Вопрос (и весь крик) был очень бестолков. Но Вельчанинов догадался об этом, уже прокричав. На крик этот – господин оборотился, на минуту приостановился, потерялся, улыбнулся, хотел было что-то проговорить, что-то сделать, с минуту, очевидно, был в ужаснейшей нерешимости и вдруг – повернулся и побежал прочь без оглядки. Вельчанинов с удивлением смотрел ему вслед.
«А что? – подумал он, – что, если и в самом деле не он ко мне, а я, напротив, к нему пристаю, и вся штука в этом?»

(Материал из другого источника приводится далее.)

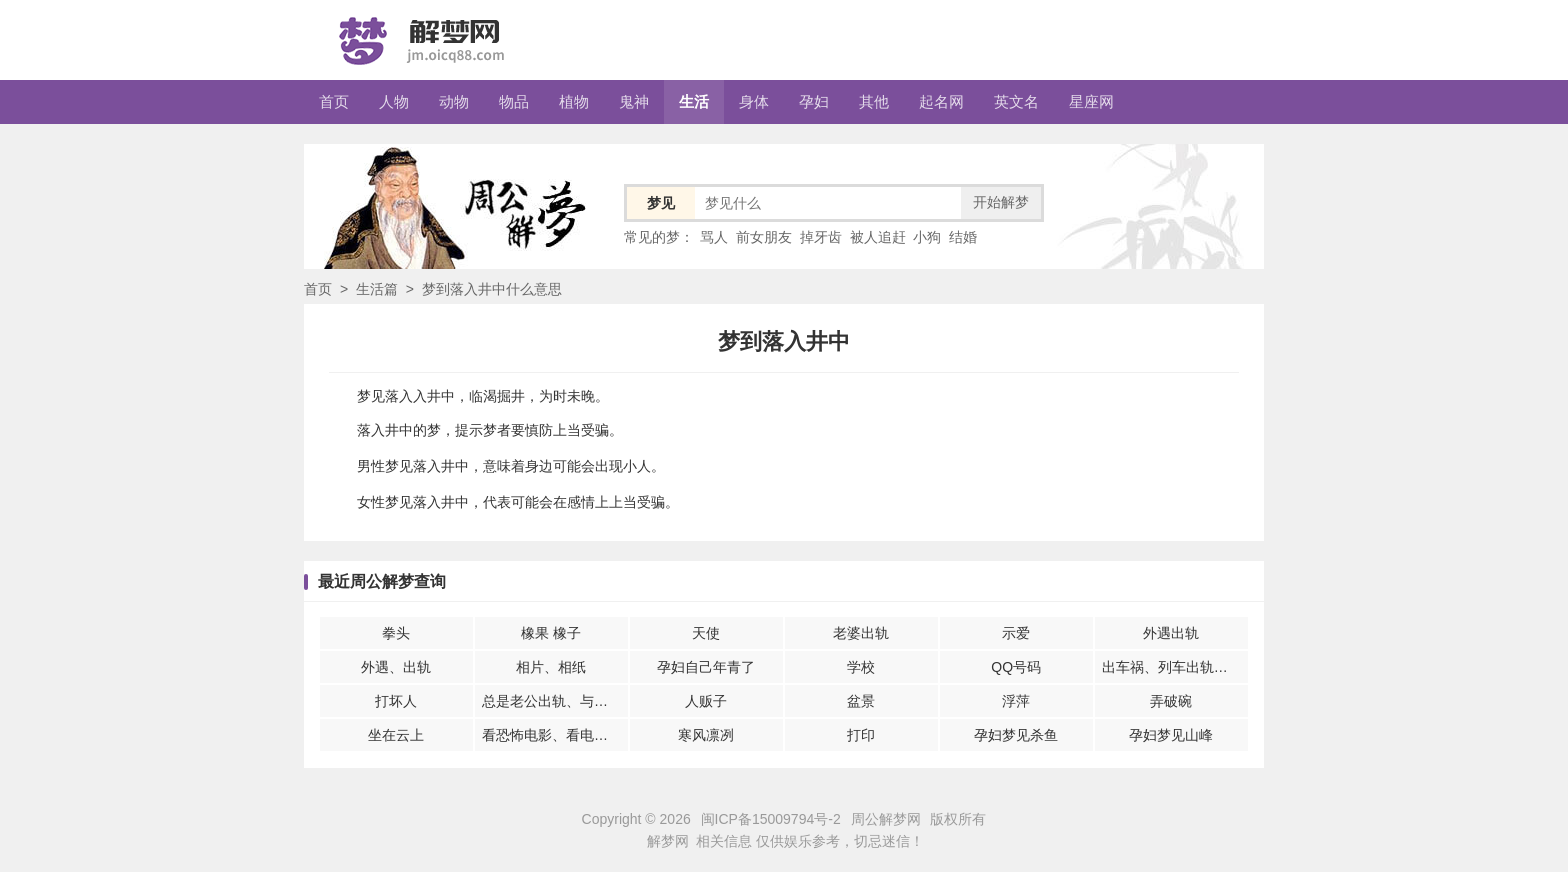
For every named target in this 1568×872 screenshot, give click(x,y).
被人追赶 (878, 237)
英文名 (1016, 101)
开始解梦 (1001, 202)
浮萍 (1016, 701)
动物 (454, 101)
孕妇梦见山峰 (1171, 735)
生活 (694, 101)
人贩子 (706, 701)
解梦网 (668, 841)
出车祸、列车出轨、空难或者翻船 (1175, 667)
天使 (706, 633)
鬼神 (634, 101)
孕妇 (814, 101)
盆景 (861, 701)
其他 (874, 101)
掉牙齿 (821, 237)
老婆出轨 (861, 633)
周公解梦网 (886, 819)
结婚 (963, 237)
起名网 (941, 101)
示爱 (1016, 633)
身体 (754, 101)
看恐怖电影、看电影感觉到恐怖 (555, 735)
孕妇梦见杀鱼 (1016, 735)
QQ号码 (1016, 667)
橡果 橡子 (551, 633)
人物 (394, 101)
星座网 (1091, 101)
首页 (334, 101)
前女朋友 (764, 237)
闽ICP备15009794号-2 (771, 819)
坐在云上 (396, 735)
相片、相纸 (551, 667)
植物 (574, 101)
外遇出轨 (1171, 633)
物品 (514, 101)
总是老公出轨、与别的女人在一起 (555, 701)
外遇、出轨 (396, 667)
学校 (861, 667)
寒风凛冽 (706, 735)
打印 (861, 735)
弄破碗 (1171, 701)
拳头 (396, 633)
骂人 (714, 237)
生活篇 (377, 289)
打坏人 (396, 701)
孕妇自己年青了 (706, 667)
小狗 (927, 237)
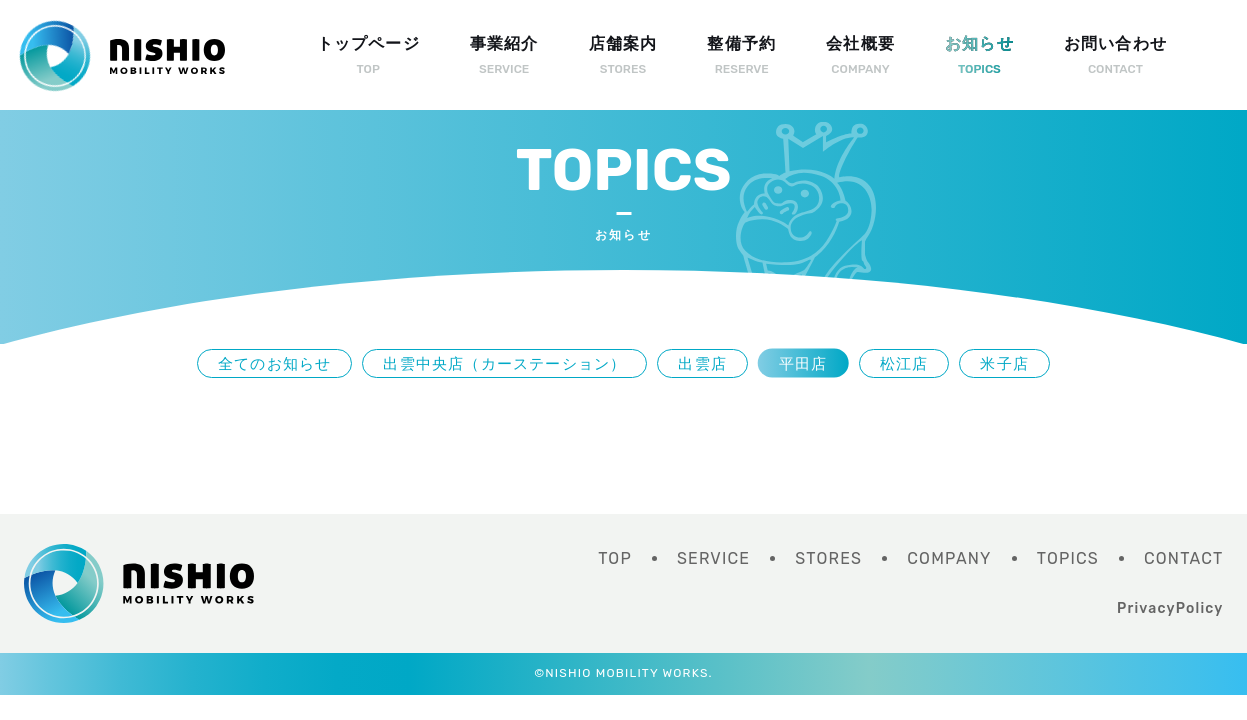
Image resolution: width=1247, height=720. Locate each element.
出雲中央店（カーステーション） (504, 363)
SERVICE (713, 558)
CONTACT (1184, 558)
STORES (828, 558)
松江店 (904, 363)
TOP (615, 558)
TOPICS (1068, 558)
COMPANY (949, 558)
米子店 (1004, 363)
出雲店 (702, 363)
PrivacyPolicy (1170, 608)
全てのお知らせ (274, 363)
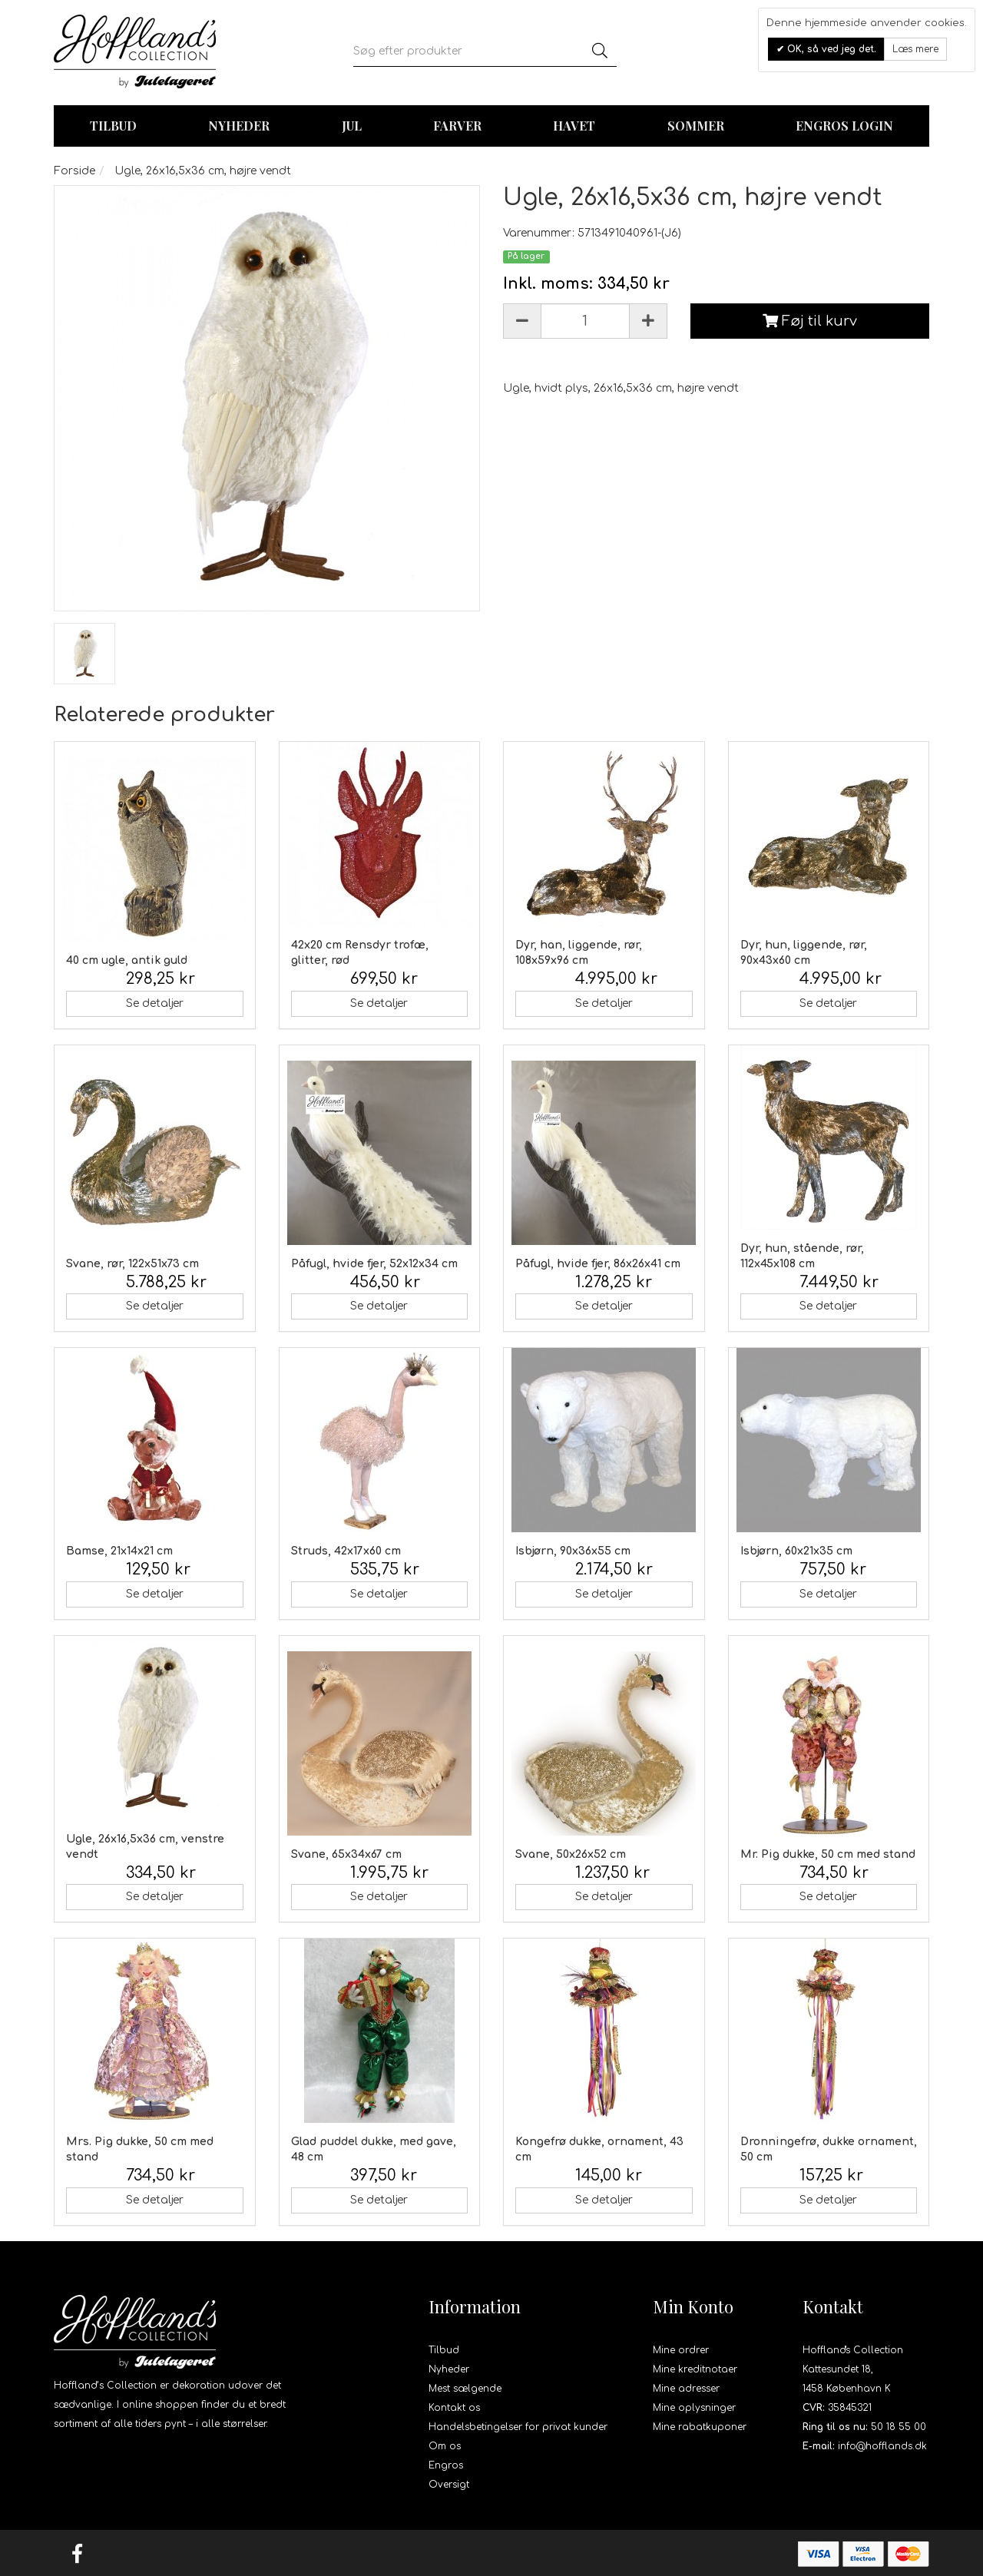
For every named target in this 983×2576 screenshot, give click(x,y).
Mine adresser (686, 2388)
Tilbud (444, 2350)
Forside (74, 171)
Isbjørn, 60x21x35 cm (796, 1551)
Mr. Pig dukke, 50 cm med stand (827, 1854)
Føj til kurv (810, 321)
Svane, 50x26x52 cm (570, 1854)
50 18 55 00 (898, 2427)
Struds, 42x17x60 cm (346, 1551)
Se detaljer (155, 1003)
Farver (457, 126)
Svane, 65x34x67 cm (346, 1854)
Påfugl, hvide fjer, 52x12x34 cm (374, 1264)
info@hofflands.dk (882, 2446)
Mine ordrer (681, 2350)
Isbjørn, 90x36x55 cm (573, 1551)
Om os (445, 2446)
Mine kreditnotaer (695, 2369)
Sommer (695, 126)
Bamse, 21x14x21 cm (119, 1551)
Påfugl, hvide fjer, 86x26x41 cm (597, 1264)
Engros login (844, 126)
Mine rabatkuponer (699, 2427)
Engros (446, 2465)
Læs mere (915, 49)
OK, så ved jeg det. (830, 49)
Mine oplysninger (694, 2407)
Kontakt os (454, 2407)
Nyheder (239, 126)
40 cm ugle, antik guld (126, 960)
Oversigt (449, 2484)
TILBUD (113, 126)
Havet (574, 126)
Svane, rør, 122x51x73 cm (132, 1264)
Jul (352, 126)
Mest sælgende (465, 2388)
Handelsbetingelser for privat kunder (518, 2427)
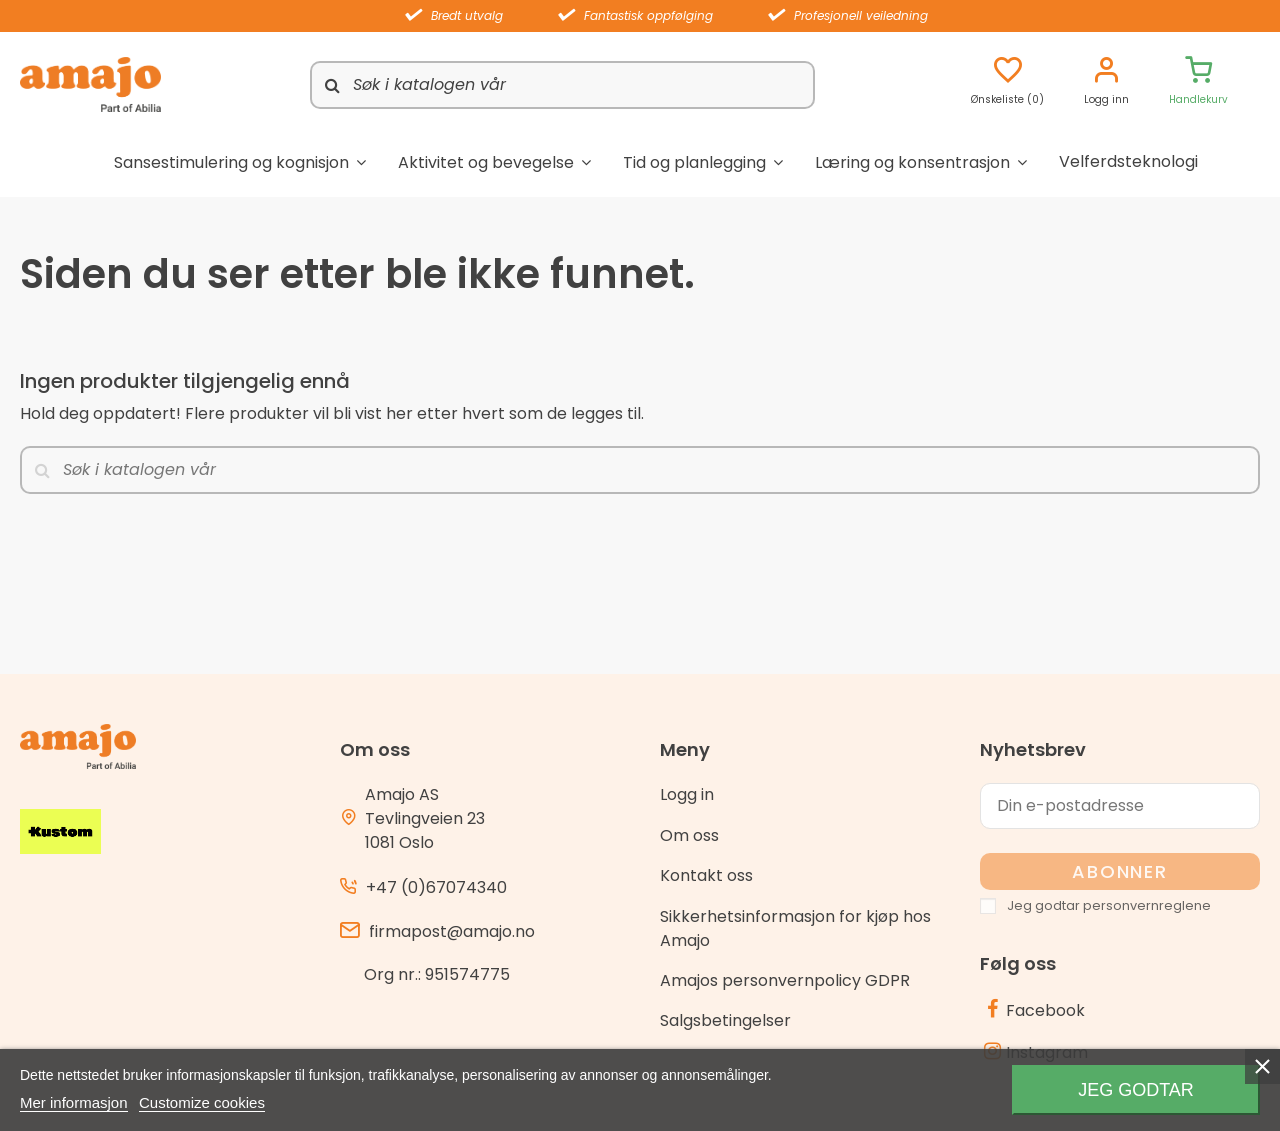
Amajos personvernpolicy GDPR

Пообедав, он поскорее отправился на дачу к чиновнику. Чиновника не застал; ответили, что «с утра не возвращались, да вряд ли и возвратятся сегодня раньше третьего или четвертого часу ночи, потому что остались в городе у именинника». Уж это было до того «обидно», что, в первой ярости, Вельчанинов положил было отправиться к имениннику и даже в самом деле поехал; но, сообразив на пути, что заходит далеко, отпустил середи дороги извозчика и потащился к себе пешком, к Большому театру. Он чувствовал потребность моциона. Чтоб успокоить взволнованные нервы, надо было ночью выспаться во что бы то ни стало, несмотря на бессонницу; а чтоб заснуть, надо было по крайней мере хоть устать. Таким образом, он добрался к себе уже в половине одиннадцатого, ибо путь был очень не малый, – и действительно очень устал.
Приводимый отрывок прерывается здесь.